Five Reasons to Unplug the TV Now!
Posted by Dr Stuart Jeanne Bramhall on @ 5:31 pm
Commentators from all parts of the political spectrum are increasingly vocal about overwhelming public passivity in the face of far-reaching legislation, by both the Bush and the Obama administration, that strips Americans of important Constituional protections. I’m sure much of this passivity relates to Americans’ overall alienation from the political process – by the powerful corporations who fund elections and whose army of lobbyists drives most major legislation.
Nevertheless the corporate media also plays a significant role in reinforcing public passivity and apathy. This can be seen by a careful breakdown of specific ideological messages (also known as propaganda) that continually bombard the American public. These messages can be found in direct advertising, “news and information” reporting and the so-called “entertainment” content of TV, films, books magazines and newspapers.
The notion of using carefully crafted psychological messages to condition Americans’ thinking and behavior isn’t new. As Australian born psychologist Alex Carey has traced, it grew out of a decision by the National Association of Manufacturers decision in the 1930s to foster the development of a “public relations” industry. However over time the science and techniques employed have become increasingly sophisticated and new players – (predominantly right wing) think tanks and government (Pentagon and intelligence) agencies – have quietly entered the arena.
At present the “messages” Americans are bombarded with on a daily basis fall into five broad categories:
Category 1: Pro-war messages.
These are messages occurring repeatedly both in “news” reporting and both TV and film crime and spy dramas (both TV and film) which portray the US is under threat of imminent terrorist attack. This includes regular reporting that US intelligence, on the basis of secret information, has upgraded the US alert status from yellow to orange (high). Obama, like Bush, uses these messages to justify a continual escalation of the war in the Middle East and apparent plans for an imminent attack on Iran.
Category 2: Anti-civil liberties messages
There are fear-inspiring messages used to make Americans so fearful of imminent terrorist attack that they willingly surrender their own civil liberties to prevent it.

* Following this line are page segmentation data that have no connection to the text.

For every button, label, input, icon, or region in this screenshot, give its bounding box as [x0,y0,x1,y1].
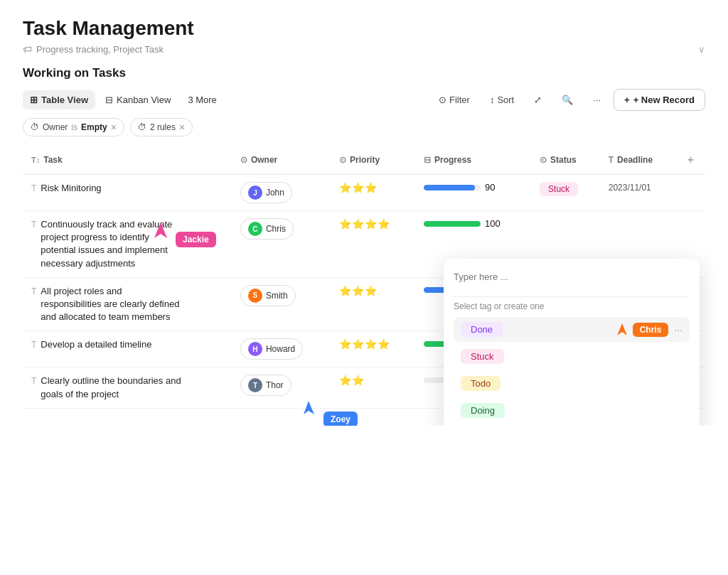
subtitle-icon: 🏷 [23,44,32,55]
col-status: ⊙ Status [531,146,600,174]
svg-marker-2 [617,323,627,335]
priority-cell: ⭐⭐ [331,367,415,408]
owner-cell: T Thor [232,367,331,408]
priority-cell: ⭐⭐⭐ [331,174,415,211]
progress-cell: 90 [415,174,531,211]
sort-icon: ↕ [490,95,495,105]
status-dropdown: Select tag or create one Done Chris ··· … [444,259,700,426]
priority-cell: ⭐⭐⭐⭐ [331,211,415,278]
filter-chip-owner[interactable]: ⏱ Owner is Empty × [23,118,124,136]
tag-todo-pill: Todo [461,376,500,391]
filter-bar: ⏱ Owner is Empty × ⏱ 2 rules × [23,118,705,136]
clock-icon: ⏱ [31,122,39,132]
task-type-icon: T [31,183,36,193]
zoey-annotation: Zoey [323,412,358,426]
avatar: C [248,222,262,236]
status-cell[interactable]: Stuck [531,174,600,211]
owner-chip[interactable]: J John [240,182,292,203]
avatar: H [248,342,262,356]
tag-option-todo[interactable]: Todo [454,371,690,396]
table-row: T Risk Minitoring J John ⭐⭐⭐ [23,174,705,211]
filter-chip-rules[interactable]: ⏱ 2 rules × [130,118,193,136]
search-btn[interactable]: 🔍 [555,90,580,109]
owner-chip[interactable]: T Thor [240,375,291,396]
dropdown-label: Select tag or create one [454,301,690,311]
search-icon: 🔍 [562,95,573,105]
tag-option-doing[interactable]: Doing [454,398,690,423]
add-column-btn[interactable]: + [676,146,705,174]
tag-search-input[interactable] [454,269,690,285]
owner-chip[interactable]: S Smith [240,285,296,306]
col-priority: ⊙ Priority [331,146,415,174]
kanban-view-icon: ⊟ [105,95,113,105]
col-owner: ⊙ Owner [232,146,331,174]
more-actions-btn[interactable]: ··· [586,90,608,109]
svg-marker-0 [154,222,167,238]
task-type-icon: T [31,376,36,386]
new-record-button[interactable]: + + New Record [614,89,705,111]
task-cell: T All project roles and responsibilities… [23,277,232,331]
tag-doing-pill: Doing [461,403,505,418]
subtitle-chevron[interactable]: ∨ [698,44,705,55]
deadline-col-icon: T [609,155,614,165]
pink-cursor-arrow [154,222,167,241]
filter-icon: ⊙ [439,95,446,105]
expand-btn[interactable]: ⤢ [527,90,549,109]
priority-col-icon: ⊙ [339,155,346,165]
add-col-icon: + [687,154,694,166]
rules-icon: ⏱ [138,122,146,132]
task-col-icon: T↕ [31,156,40,164]
avatar: S [248,289,262,303]
plus-icon: + [624,95,630,105]
task-cell: T Clearly outline the boundaries and goa… [23,367,232,408]
jackie-annotation: Jackie [176,232,216,247]
task-type-icon: T [31,340,36,350]
task-cell: T Risk Minitoring [23,174,232,211]
col-task: T↕ Task [23,146,232,174]
avatar: T [248,378,262,392]
tag-option-stuck[interactable]: Stuck [454,344,690,369]
svg-marker-1 [304,401,314,414]
owner-cell: S Smith [232,277,331,331]
tag-option-done[interactable]: Done Chris ··· [454,317,690,342]
sort-btn[interactable]: ↕ Sort [483,90,521,109]
owner-cell: J John [232,174,331,211]
view-switcher: ⊞ Table View ⊟ Kanban View 3 More [23,90,427,109]
filter-btn[interactable]: ⊙ Filter [432,90,477,109]
priority-cell: ⭐⭐⭐⭐ [331,331,415,367]
task-type-icon: T [31,286,36,296]
toolbar-actions: ⊙ Filter ↕ Sort ⤢ 🔍 ··· + + New Record [432,89,705,111]
task-cell: T Develop a detailed timeline [23,331,232,367]
section-title: Working on Tasks [23,66,705,80]
progress-bar [424,221,481,227]
table-view-btn[interactable]: ⊞ Table View [23,90,95,109]
progress-col-icon: ⊟ [424,155,431,165]
remove-owner-filter[interactable]: × [111,122,117,132]
more-options-btn[interactable]: ··· [674,324,682,335]
owner-chip[interactable]: H Howard [240,338,303,360]
kanban-view-btn[interactable]: ⊟ Kanban View [98,90,178,109]
status-badge[interactable]: Stuck [540,182,578,196]
orange-cursor-icon [617,323,627,335]
priority-cell: ⭐⭐⭐ [331,277,415,331]
col-deadline: T Deadline [600,146,676,174]
owner-chip[interactable]: C Chris [240,218,294,240]
subtitle: 🏷 Progress tracking, Project Task ∨ [23,44,705,55]
progress-bar [424,185,481,190]
chris-dropdown-annotation: Chris [633,323,669,337]
more-views-btn[interactable]: 3 More [181,90,223,109]
col-progress: ⊟ Progress [415,146,531,174]
tag-stuck-pill: Stuck [461,349,504,364]
owner-cell: H Howard [232,331,331,367]
more-icon: ··· [593,95,601,105]
expand-icon: ⤢ [534,95,542,105]
remove-rules-filter[interactable]: × [179,122,185,132]
owner-col-icon: ⊙ [240,155,247,165]
deadline-cell: 2023/11/01 [600,174,676,211]
avatar: J [248,186,262,200]
toolbar: ⊞ Table View ⊟ Kanban View 3 More ⊙ Filt… [23,89,705,111]
table-view-icon: ⊞ [30,95,38,105]
blue-cursor-arrow [304,401,314,417]
status-col-icon: ⊙ [540,155,547,165]
task-type-icon: T [31,220,36,230]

Both Bush and Obama have used similar messages to convince the American public to surrender their right to habeas corpus (guarantees review by a judge whenever anyone is detained by law enforcement), their protection against warrant less search and seizure, government surveillance of phone conversations and emails, torture and extrajudicial assassination of so-called terrorists (unfortunately this could potentially include anyone who criticizes the government, as there is no burden to prove the victim’s guilt). These messages figure prominently in a raft of national news reporting and a raft of crime and espionage dramas that have dominated TV and movie entertainment in the past decade (24 and Without a Trace are good examples). It is common in similar programs (which often employ Pentagon consultants) to portray warrants and non-violent interrogation techniques as an “inconvenience” and a threat to public security. (As an aside the original Patriot Act was directed towards the growing anti-globalization movement and not towards towards Middle East terrorists.)
Category 3: Messages promoting fear of dark skinned people
Government propaganda aimed at minority scapegoats dates back to the Middle Ages and the systematic persecution of Jews in Europe – with Hitler’s “Final Solution” the most extreme example. It serves two main purposes – to deflect popular anger from a corporate elite (in Hitler’s case to conceal the German, British and US corporate backers who promoted his rise to power) and to promote distrust between various sections of the working class that might otherwise unite and rebel. Recent racist media messages largely take the form as anti-immigrant hysteria directed against Hispanic immigrants from Mexico (who are portrayed as welfare cheats and a threat to American jobs) and dark skinned people from Middle East and Asia (who are portrayed as potential terrorists). However there continues to be a disproportionate portrayal of African Americans as angry, violent and criminally inclined, both in unbalanced news reporting and racial stereotypes in TV and film entertainment.
Category 4: Messages promoting US exceptionalism (the belief that that US has the fairest, most democratic and most open political system in the world)
The media carefully conceal corporate interference with elections and the legislative process (all the perks – gifts, meals, cocktail parties, free trips and free use of corporate aircrafts – corporate lobbyists dispense as an inducement for favourable legislation). They also systematically concealed the massive electoral fraud which occurred in the 2000 and 2004 presidential elections.
Category 5: Messages encouraging ordinary people to disengage from the political process because it’s too complicated and too corrupt
(Yes, the government and the public relations industry deliberately portray politics as corrupt to persuade the public to stay out of it). This message is driven in part by the name, blame and shame focus that dominates political reporting – Americans are most likely to hear their lawmakers mentioned in the mainstream media as a result of immoral, illegal or unethical contact. However this message is mainly driven home via distraction – by making other aspects of modern life (such as Tiger Wood’s infidelity) vastly more prominent than demanding a voice in whether the US gives two trillion dollars in bail outs to banks or engages in an unwinnable war with Iraq, Afghanistan, Pakistan and Iran.